Prior to moving to Sarasota, Joanne lived in Rehoboth Beach, Delaware – where she and her husband retired after their careers. She had been an interior designer at DuPont  and he had been an engineer at Hercules, another of the chemical giants that make Delaware the capital of the world’s chemical industry.

An artist from her youth, Joanne studied at the Philadelphia College of Art and enjoyed a long career with DuPont as one of the pioneers in corporate interior design.  She says one of the highlights of her career was managing the restoration/redecoration of the Hotel DuPont using all the new DuPont nylon fibers and fabrics.

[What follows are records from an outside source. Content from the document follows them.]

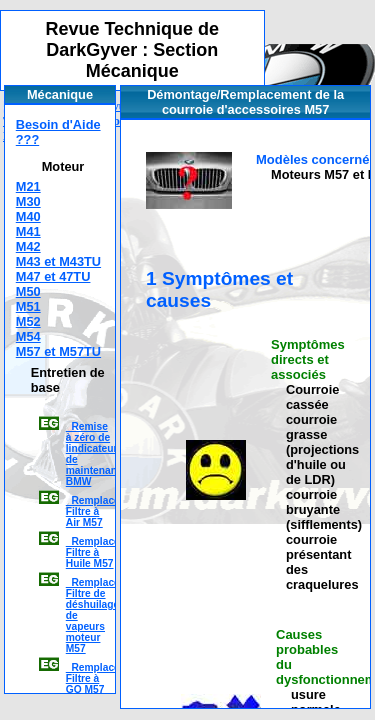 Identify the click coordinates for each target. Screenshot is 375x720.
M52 (28, 321)
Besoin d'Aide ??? (58, 132)
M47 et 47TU (53, 276)
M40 (28, 216)
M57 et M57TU (58, 351)
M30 (28, 201)
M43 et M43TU (58, 261)
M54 (28, 336)
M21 (28, 186)
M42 (28, 246)
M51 (28, 306)
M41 (28, 231)
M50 (28, 291)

She and fellow resident Vera Kohn , both devoted Francophiles and members of the Alliance Francaise, have organized a monthly brunch where only French is spoken. Joanne has always enjoyed cultural interactions, a pastime she recalls fondly from her Delaware days where a group of couples met regularly for gourmet dinner and lively discussion about the arts. They called themselves “The Eclectics.”

No wonder Joanne feels so at home at Plymouth Harbor!  Would you care to guess how soon we’ll see a renaissance of The Eclectics at Plymouth Harbor? If Joanne has her wish, it’s right around the corner.